Science Communication & Media
Assessing the Validity of Public Web Search Data for Predictive Modeling of Epidemics Marie-Laure Charpignon* Marie-Laure Charpignon Anika Puri Maimuna Majumder
Non-conventional data collected from public web searches, including Google Search Trends (GST), are increasingly used for predictive modeling of epidemics. Here, we investigated the validity of leveraging GST data to predict COVID-19 progression. Specifically, we examined the relationship between COVID-19-related morbidity-mortality (ie, case and death counts) and public interest in COVID-19 as ascertained through GST. We focused on the United States and analyzed data from Feb 2020 to May 2022, inclusive. We found that states with a larger share of Republican-leaning voters had lower levels of public interest in COVID-19 than those of COVID-19 morbidity-mortality. This pattern was most prominent during the Omicron wave. Further, we characterized the spatio-temporal dynamics of decoupling between Internet search interest and COVID-19 morbidity-mortality by state. Decoupling was defined as the point-in-time difference between the normalized GST value and the corresponding normalized COVID-19 morbidity-mortality; a negative value would indicate greater COVID-19 morbidity-mortality than the corresponding level of public interest. In Republican-leaning states, we found greater negative decoupling between Internet search interest and COVID-19 morbidity-mortality than in Democrat-leaning states, as the pandemic progressed.
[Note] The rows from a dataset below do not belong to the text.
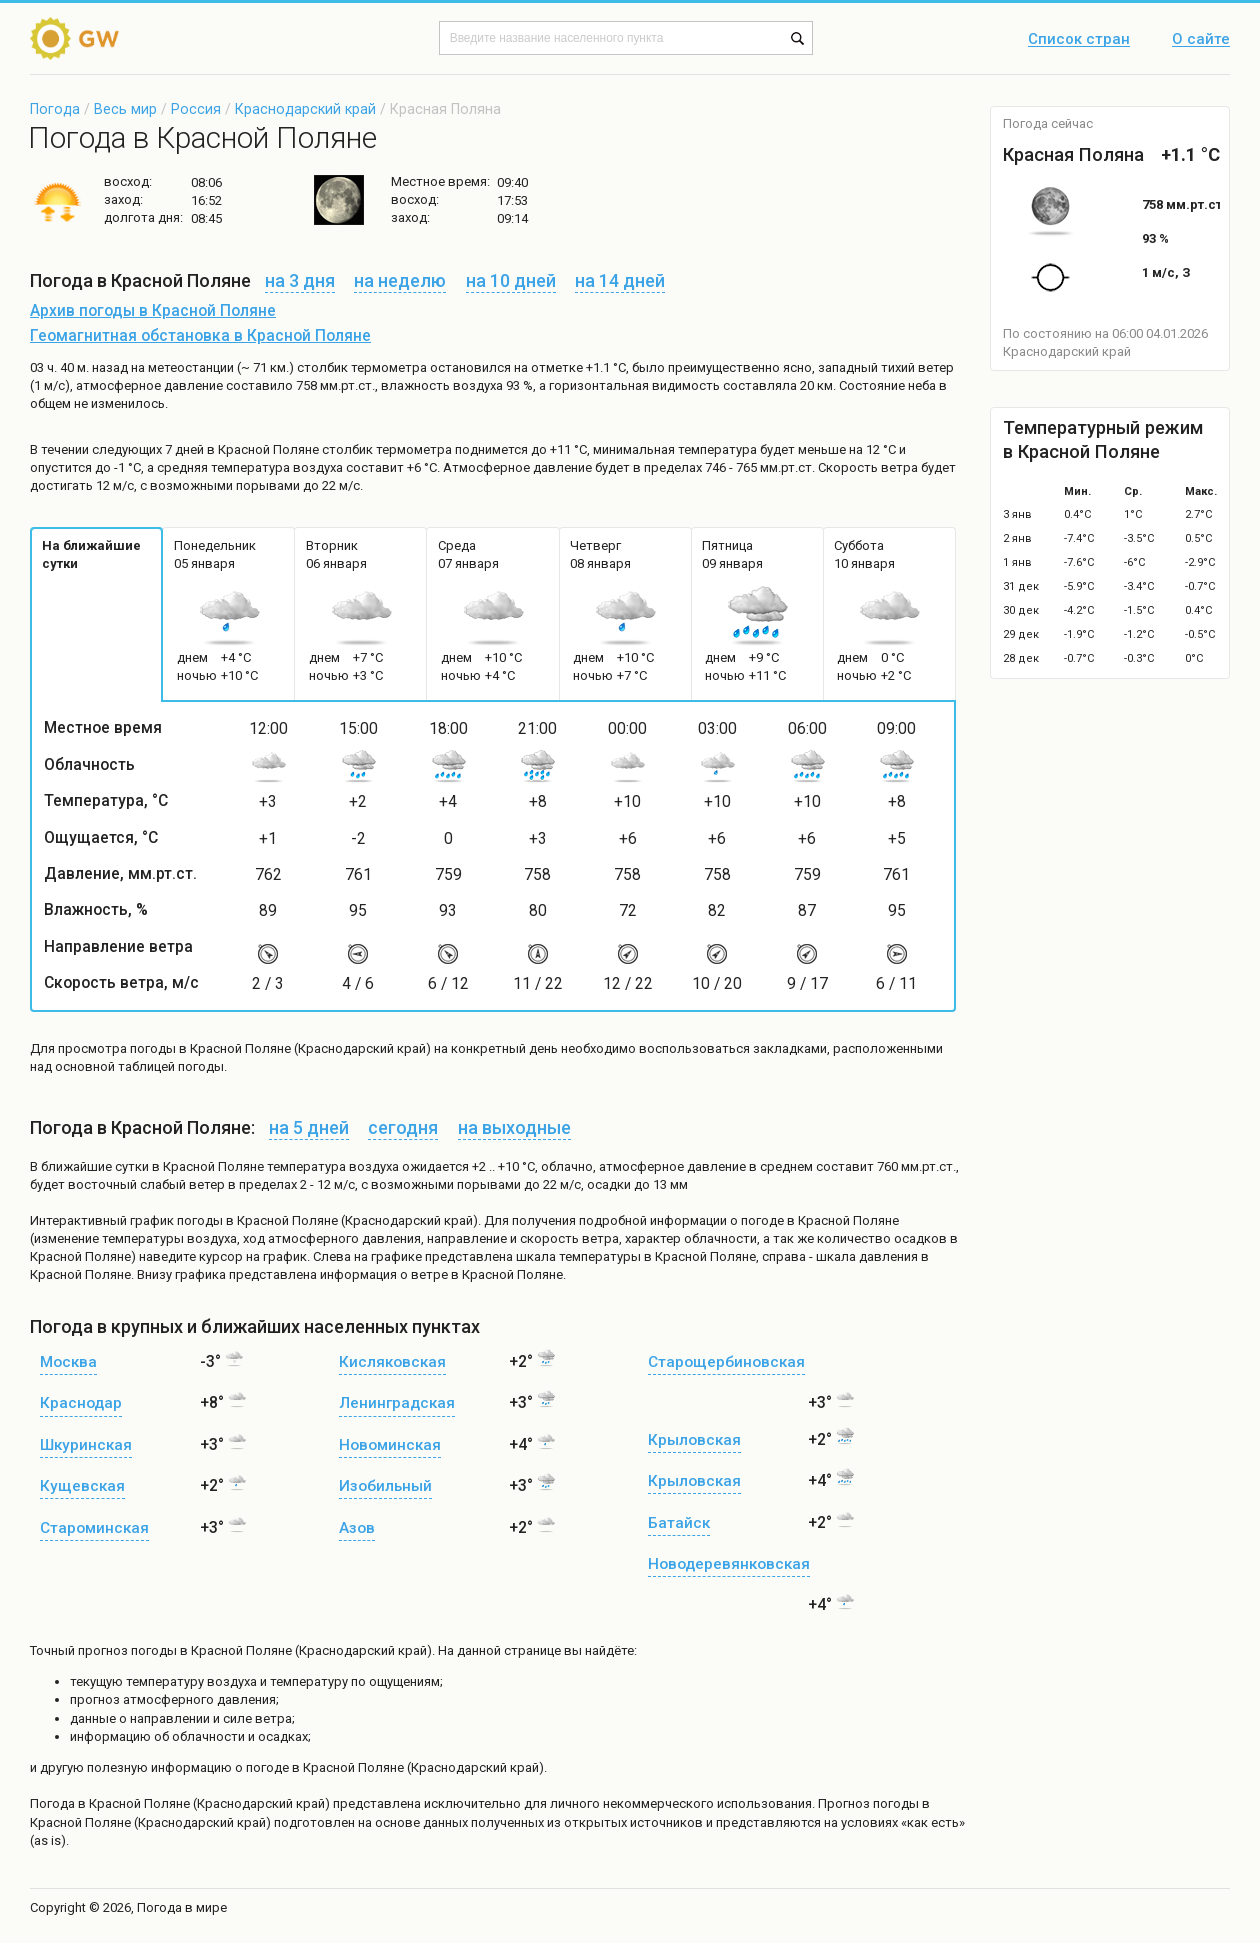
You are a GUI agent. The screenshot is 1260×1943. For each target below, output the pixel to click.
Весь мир (125, 109)
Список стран (1079, 40)
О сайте (1201, 40)
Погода (55, 109)
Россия (196, 109)
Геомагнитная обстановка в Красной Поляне (200, 336)
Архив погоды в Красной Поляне (153, 311)
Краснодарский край (305, 109)
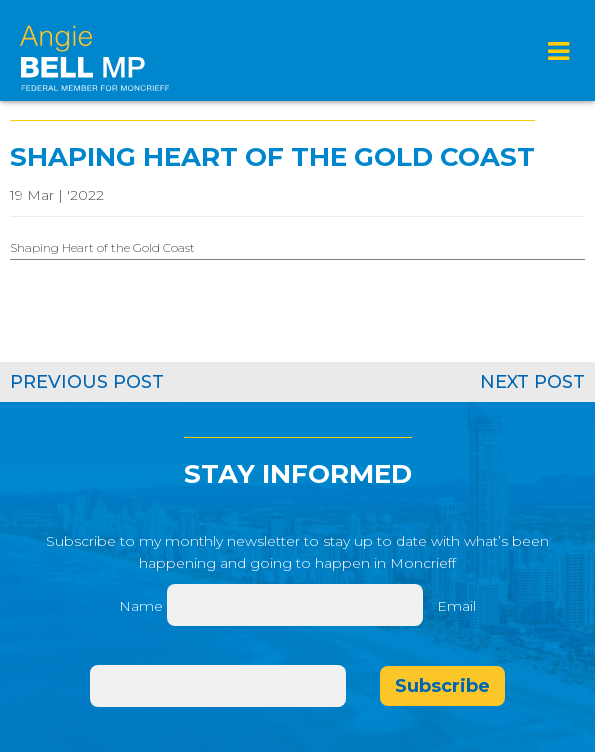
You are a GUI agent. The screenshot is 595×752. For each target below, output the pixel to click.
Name (141, 606)
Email (456, 606)
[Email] (218, 686)
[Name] (295, 605)
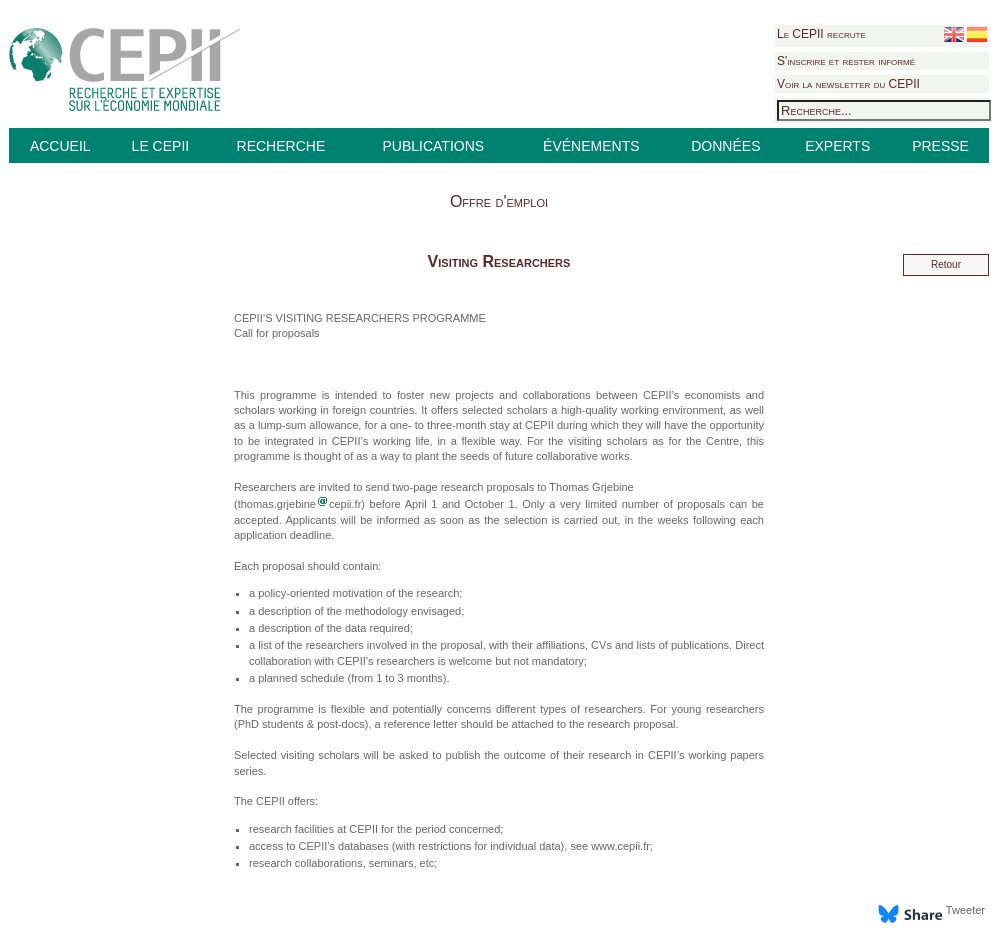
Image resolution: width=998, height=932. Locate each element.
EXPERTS (837, 146)
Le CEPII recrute (821, 34)
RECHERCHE (281, 146)
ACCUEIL (60, 146)
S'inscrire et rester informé (846, 61)
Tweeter (965, 910)
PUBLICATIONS (433, 146)
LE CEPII (161, 146)
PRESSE (940, 146)
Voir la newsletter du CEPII (848, 84)
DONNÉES (725, 146)
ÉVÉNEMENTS (591, 146)
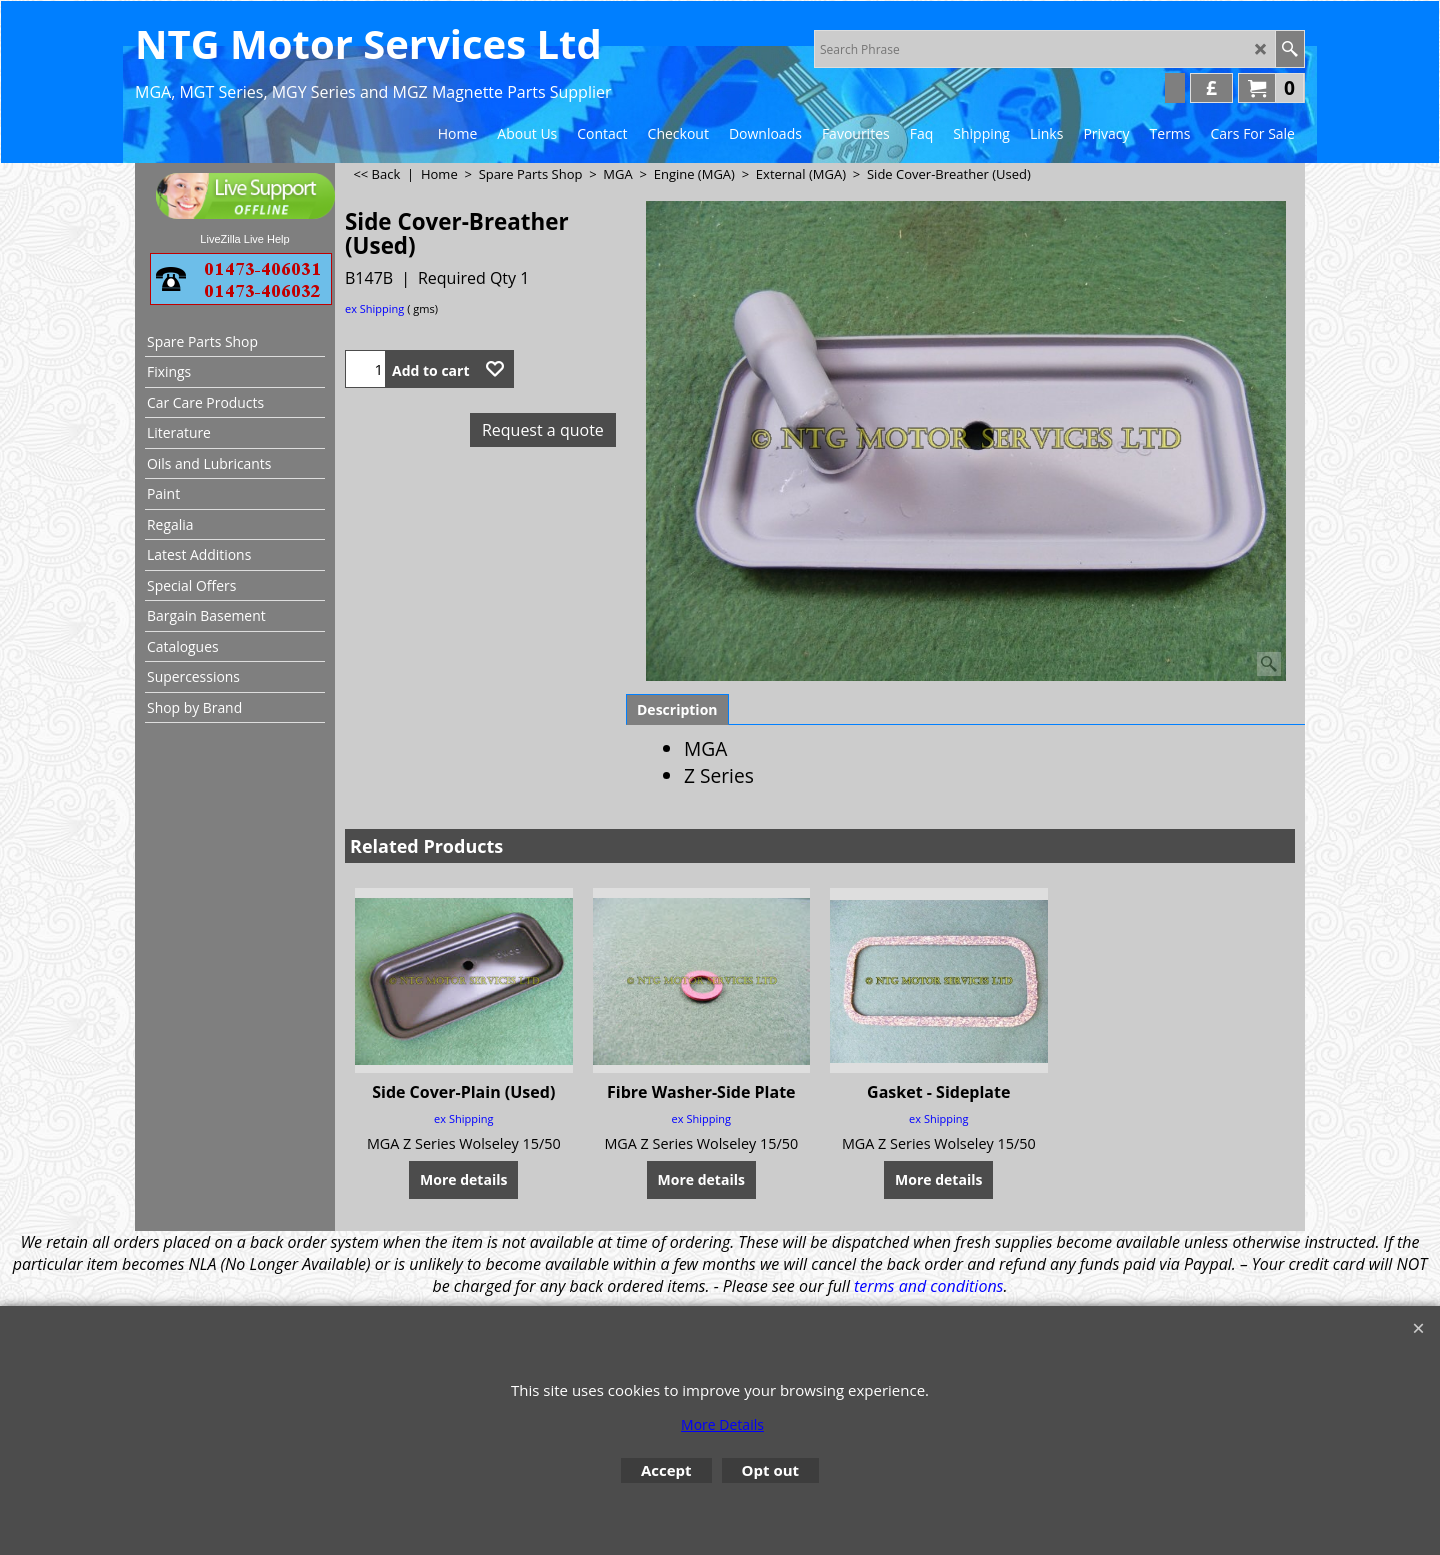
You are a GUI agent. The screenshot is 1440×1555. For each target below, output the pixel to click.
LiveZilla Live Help (244, 239)
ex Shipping (374, 308)
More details (463, 1178)
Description (677, 709)
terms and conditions (928, 1286)
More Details (722, 1424)
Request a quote (543, 430)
This result calls into question the effectiveness and generalizability of using GST to build epidemic forecasting models across locations. To account for confounders of the political leaning-Internet search interest relationship, we implemented a multivariable regression adjusting for local levels of social vulnerability, Internet penetration, and vaccine uptake. The presence of decoupling between COVID-19 morbidity-mortality and public interest suggests that GST information value may vary over time and by political leaning. Thus, caution is warranted when employing such data for spatio-temporal epidemic models of COVID-19 and other infectious diseases.